Saved entries:

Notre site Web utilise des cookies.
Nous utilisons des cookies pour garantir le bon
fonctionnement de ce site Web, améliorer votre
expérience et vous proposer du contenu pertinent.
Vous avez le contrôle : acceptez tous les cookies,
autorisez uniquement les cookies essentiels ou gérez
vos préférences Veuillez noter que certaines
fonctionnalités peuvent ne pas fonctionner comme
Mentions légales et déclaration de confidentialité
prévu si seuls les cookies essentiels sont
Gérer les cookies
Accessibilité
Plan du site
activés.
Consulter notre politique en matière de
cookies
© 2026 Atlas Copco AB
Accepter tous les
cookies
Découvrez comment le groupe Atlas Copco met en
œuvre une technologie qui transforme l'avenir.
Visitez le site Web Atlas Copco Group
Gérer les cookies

- **YOUR INSTRUCTIONS**: Take the stretch of lines above from the one containing "fonctionnalités peuvent ne" through the one containing "Découvrez comment le" and repeat it exactly, adding no other line.

- **YOUR SOLUTION**:
fonctionnalités peuvent ne pas fonctionner comme
Mentions légales et déclaration de confidentialité
prévu si seuls les cookies essentiels sont
Gérer les cookies
Accessibilité
Plan du site
activés.
Consulter notre politique en matière de
cookies
© 2026 Atlas Copco AB
Accepter tous les
cookies
Découvrez comment le groupe Atlas Copco met en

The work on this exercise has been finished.